The individual changes in vertebra BMD in the EPA-E-administered group were + 4.0%, + 2.2%, + 0.2% and + 1.2%, and BMD was clearly increased in all cases. On the other hand, in the EPA-E non-administration group, vertebra BM
D was significantly reduced. That is, high-purity EPA-E
By administration of the formulation, the change in BMD in patients with regressive osteoporosis turned from a significant decrease to an increase. In addition, no particular side effect was observed in the EPA-E administration group.

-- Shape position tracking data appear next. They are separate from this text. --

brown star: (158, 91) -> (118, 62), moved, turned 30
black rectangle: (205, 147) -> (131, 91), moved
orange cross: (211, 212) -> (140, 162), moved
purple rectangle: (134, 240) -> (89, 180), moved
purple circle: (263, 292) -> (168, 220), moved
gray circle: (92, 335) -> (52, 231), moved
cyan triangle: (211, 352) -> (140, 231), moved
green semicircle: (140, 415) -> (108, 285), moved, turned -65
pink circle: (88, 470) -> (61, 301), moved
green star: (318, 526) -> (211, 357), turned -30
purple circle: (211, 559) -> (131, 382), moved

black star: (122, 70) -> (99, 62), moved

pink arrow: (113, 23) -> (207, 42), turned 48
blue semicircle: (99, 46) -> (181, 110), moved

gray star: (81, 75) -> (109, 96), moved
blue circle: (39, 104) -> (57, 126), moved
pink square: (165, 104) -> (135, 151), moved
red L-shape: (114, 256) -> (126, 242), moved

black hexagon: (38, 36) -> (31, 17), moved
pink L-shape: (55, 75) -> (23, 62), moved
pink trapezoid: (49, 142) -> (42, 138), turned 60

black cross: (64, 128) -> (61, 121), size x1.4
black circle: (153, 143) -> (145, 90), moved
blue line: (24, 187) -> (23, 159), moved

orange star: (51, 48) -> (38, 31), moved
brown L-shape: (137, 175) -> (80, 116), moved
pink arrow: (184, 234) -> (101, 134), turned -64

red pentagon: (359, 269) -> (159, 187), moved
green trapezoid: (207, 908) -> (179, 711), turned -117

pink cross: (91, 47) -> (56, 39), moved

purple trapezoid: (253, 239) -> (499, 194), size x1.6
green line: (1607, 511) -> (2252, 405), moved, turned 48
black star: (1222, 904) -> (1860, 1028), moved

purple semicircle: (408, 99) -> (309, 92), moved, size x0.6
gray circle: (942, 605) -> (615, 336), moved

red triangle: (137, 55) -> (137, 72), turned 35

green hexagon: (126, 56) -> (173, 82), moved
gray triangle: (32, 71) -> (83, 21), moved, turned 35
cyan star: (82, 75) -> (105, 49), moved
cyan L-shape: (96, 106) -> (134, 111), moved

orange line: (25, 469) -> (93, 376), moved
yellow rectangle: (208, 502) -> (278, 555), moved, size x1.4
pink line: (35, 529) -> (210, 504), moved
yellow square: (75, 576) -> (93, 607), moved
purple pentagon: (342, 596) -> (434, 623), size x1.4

As a result of the above, the therapeutic agent of the present invention has a high efficacy rate (actually 100%) even in human osteoporosis.
Since it became clear that the above-mentioned reaction was observed and no side effect was observed, it was revealed that EPA-E is extremely useful in human osteoporosis. It is the first time that the present invention has demonstrated the utility of EPA-E in human osteoporosis. Furthermore, EPA-E has reduced toxicity upon oral administration as compared to EPA. In addition, since EPA (free form) is acidic, it causes irritation to the mucous membrane. On the other hand, when EPA is administered as a salt, ions such as sodium and potassium are also taken in at the same time. There is a risk of ingestion, but EPA-E does not have that concern. EPA-E is also excellent in this respect. EPA-E is used in Japan as a therapeutic drug for arteriosclerosis obliterans, which has excellent safety and extremely few side effects.

[0028]

INDUSTRIAL APPLICABILITY The therapeutic agent for osteoporosis of the present invention, which contains EPA-E as an active ingredient, not only significantly suppresses the decrease in bone specific gravity in an experimental animal model, but also actually reduces osteoporosis in humans. It is useful for prevention of onset, prevention and improvement of exacerbation, and treatment. EPA-E is superior to EPA in terms of safety, and has almost no side effects found in drugs such as estrogen preparations and active vitamin D3 currently used for the treatment of osteoporosis, and is suitable for an aging society. Since it is highly safe, the usefulness of this therapeutic agent is extremely large.

[Procedure amendment]

[Submission date] November 10, 1992

[Procedure Amendment 1]

[Document name to be amended] Statement

[Name of item to be corrected] 0023

[Correction method] Change

[Correction content]

High-purity EP for patients with regressive osteoporosis
A-E formulation (Epadel (trademark): Mochida Pharmaceutical 6 capsules (1800 mg as EPA-E) / day) was orally administered for 3 to 6 months in 2 to 3 divided doses. The vertebral bone densities before and after administration of the patient were measured, and the rate of change was compared with that of the control group (without EPA-E administration). When measuring bone density, DPX (L
UNER company, dual energy X-ray absorption method (D
The PXA), mean bone density of the second lumbar vertebra to the fourth lumbar vertebra _{(L2-L4BMD (g / cm} 2)) was measured.

[Procedure Amendment 2]

[Document name to be amended] Statement

[Name of item to be corrected] 0025

[Correction method] Change

[Correction content]

[0025] The increase / decrease in BMD of the vertebrae measured by this method well reflects the increase / decrease in cancellous bone in the vertebrae, and is a good indicator of the progression of osteoporosis.

Claims (1)

[Claims] 1. A therapeutic agent for osteoporosis, which comprises ethyl icosapentatoate as an active ingredient.